How can I use my own runtime?

I have rebuilt my runtime image and pushed it to my repository in Dockerhub, but I don't know how to change rest-server config to use it. Can anyone help?

Init blocked in image_checker.py>connectionpool.py, while the job remains waiting.

init.log:

+ CHILD_PROCESS=UNKNOWN
+ trap exit_handler EXIT
+ PAI_WORK_DIR=/usr/local/pai
+ PAI_CONFIG_DIR=/usr/local/pai-config
+ PAI_INIT_DIR=/usr/local/pai/init.d
+ PAI_RUNTIME_DIR=/usr/local/pai/runtime.d
+ PAI_LOG_DIR=/usr/local/pai/logs/a1333840-bc83-4844-b34d-a514d3ecb2e6
+ PAI_SECRET_DIR=/usr/local/pai/secrets
+ PAI_USER_EXTENSION_SECRET_DIR=/usr/local/pai/user-extension-secrets
+ PAI_TOKEN_SECRET_DIR=/usr/local/pai/token-secrets
+ chmod a+rw /usr/local/pai/logs/a1333840-bc83-4844-b34d-a514d3ecb2e6
+ find /usr/local/pai/logs/a1333840-bc83-4844-b34d-a514d3ecb2e6 -maxdepth 1 -type f '!' -name init.log
+ LOG_FILES=
+ '[[' '!' -z  ]]
+ find /usr/local/pai -maxdepth 1 -mindepth 1 '!' -name logs -exec rm -rf '{}' ';'
rm: can't remove '/usr/local/pai/user-extension-secrets/..data': Read-only file system
rm: can't remove '/usr/local/pai/user-extension-secrets/userExtensionSecrets.yaml': Read-only file system
rm: can't remove '/usr/local/pai/user-extension-secrets/..2021_10_31_09_21_19.825915050/userExtensionSecrets.yaml': Read-only file system
+ mv ./__init__.py ./common ./init ./init.d ./package_cache ./plugins ./requirements.txt ./runtime ./runtime.d /usr/local/pai
+ cd /usr/local/pai
+ '[[' true '=' true ]]
+ CHILD_PROCESS=FRAMEWORK_BARRIER
+ echo 'frameworkbarrier start'
frameworkbarrier start
+ '[[' -f /var/run/secrets/kubernetes.io/serviceaccount/token ]]

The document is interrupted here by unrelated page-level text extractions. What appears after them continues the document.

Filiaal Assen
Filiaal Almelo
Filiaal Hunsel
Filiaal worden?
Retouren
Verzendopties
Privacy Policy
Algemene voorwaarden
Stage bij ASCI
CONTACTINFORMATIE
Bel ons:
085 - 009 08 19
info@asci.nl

+ unset KUBE_APISERVER_ADDRESS
+ /usr/local/pai/init.d/frameworkbarrier
+ tee /usr/local/pai/logs/a1333840-bc83-4844-b34d-a514d3ecb2e6/barrier.log
I1031 09:21:22.909826      15 barrier.go:211] Initializing frameworkbarrier
I1031 09:21:22.910057      15 barrier.go:214] With Config: 
kubeApiServerAddress: ""
kubeConfigFilePath: ""
frameworkNamespace: default
frameworkName: c584ad33319d4553e4054ab6777cf38d
barrierCheckIntervalSec: 10
barrierCheckTimeoutSec: 600
W1031 09:21:22.910094      15 client_config.go:549] Neither --kubeconfig nor --master was specified.  Using the inClusterConfig.  This might not work.

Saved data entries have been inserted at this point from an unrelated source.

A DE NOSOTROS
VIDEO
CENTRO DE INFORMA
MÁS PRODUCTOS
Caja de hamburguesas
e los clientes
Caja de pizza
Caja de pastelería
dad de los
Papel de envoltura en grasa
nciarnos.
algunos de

I1031 09:21:22.911898      15 barrier.go:227] Running frameworkbarrier
I1031 09:21:22.934270      15 barrier.go:322] BarrierPassed: 1/1 Tasks are ready with not nil PodIP.
I1031 09:21:22.934299      15 barrier.go:267] BarrierSucceeded: All Tasks are ready with not nil PodIP.

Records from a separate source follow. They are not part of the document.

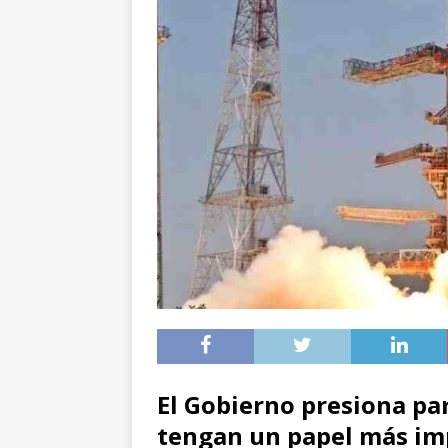
El Gobierno presiona par
tengan un papel más im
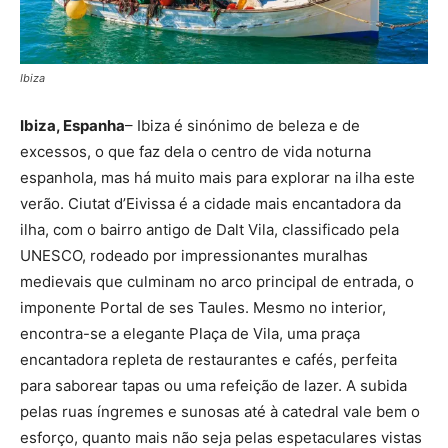
Ibiza
Ibiza, Espanha
– Ibiza é sinónimo de beleza e de
excessos, o que faz dela o centro de vida noturna
espanhola, mas há muito mais para explorar na ilha este
verão. Ciutat d’Eivissa é a cidade mais encantadora da
ilha, com o bairro antigo de Dalt Vila, classificado pela
UNESCO, rodeado por impressionantes muralhas
medievais que culminam no arco principal de entrada, o
imponente Portal de ses Taules. Mesmo no interior,
encontra-se a elegante Plaça de Vila, uma praça
encantadora repleta de restaurantes e cafés, perfeita
para saborear tapas ou uma refeição de lazer. A subida
pelas ruas íngremes e sunosas até à catedral vale bem o
esforço, quanto mais não seja pelas espetaculares vistas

I1031 09:21:22.938656      15 barrier.go:350] Succeeded to dump the Framework object to local file: ./framework.json
I1031 09:21:22.938780      15 barrier.go:451] Succeeded to generate the injector script to local file: ./injector.sh
I1031 09:21:22.938962      15 barrier.go:459] ExitCode: 0: Exit with success.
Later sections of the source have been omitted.